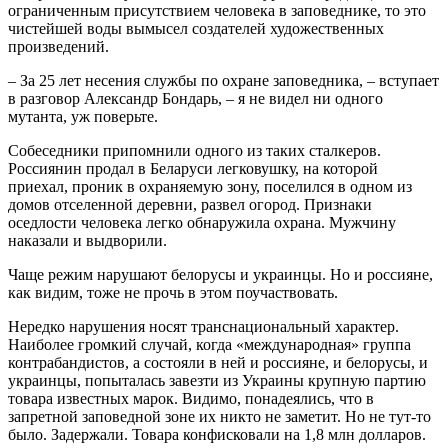
ограниченным присутствием человека в заповеднике, то это
чистейшей воды вымысел создателей художественных
произведений.
– За 25 лет несения службы по охране заповедника, – вступает
в разговор Александр Бондарь, – я не видел ни одного
мутанта, уж поверьте.
Собеседники припомнили одного из таких сталкеров.
Россиянин продал в Беларуси легковушку, на которой
приехал, проник в охраняемую зону, поселился в одном из
домов отселенной деревни, развел огород. Признаки
оседлости человека легко обнаружила охрана. Мужчину
наказали и выдворили.
Чаще режим нарушают белорусы и украинцы. Но и россияне,
как видим, тоже не прочь в этом поучаствовать.
Нередко нарушения носят транснациональный характер.
Наиболее громкий случай, когда «международная» группа
контрабандистов, а состояли в ней и россияне, и белорусы, и
украинцы, попыталась завезти из Украины крупную партию
товара известных марок. Видимо, понадеялись, что в
запретной заповедной зоне их никто не заметит. Но не тут-то
было. Задержали. Товара конфисковали на 1,8 млн долларов.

········

• EXERCISE DESCRIPTION
Above are records with pictures; repeat the records exactly and leave the pictures out.

• COMPLETED TASK
ограниченным присутствием человека в заповеднике, то это
чистейшей воды вымысел создателей художественных
произведений.
– За 25 лет несения службы по охране заповедника, – вступает
в разговор Александр Бондарь, – я не видел ни одного
мутанта, уж поверьте.
Собеседники припомнили одного из таких сталкеров.
Россиянин продал в Беларуси легковушку, на которой
приехал, проник в охраняемую зону, поселился в одном из
домов отселенной деревни, развел огород. Признаки
оседлости человека легко обнаружила охрана. Мужчину
наказали и выдворили.
Чаще режим нарушают белорусы и украинцы. Но и россияне,
как видим, тоже не прочь в этом поучаствовать.
Нередко нарушения носят транснациональный характер.
Наиболее громкий случай, когда «международная» группа
контрабандистов, а состояли в ней и россияне, и белорусы, и
украинцы, попыталась завезти из Украины крупную партию
товара известных марок. Видимо, понадеялись, что в
запретной заповедной зоне их никто не заметит. Но не тут-то
было. Задержали. Товара конфисковали на 1,8 млн долларов.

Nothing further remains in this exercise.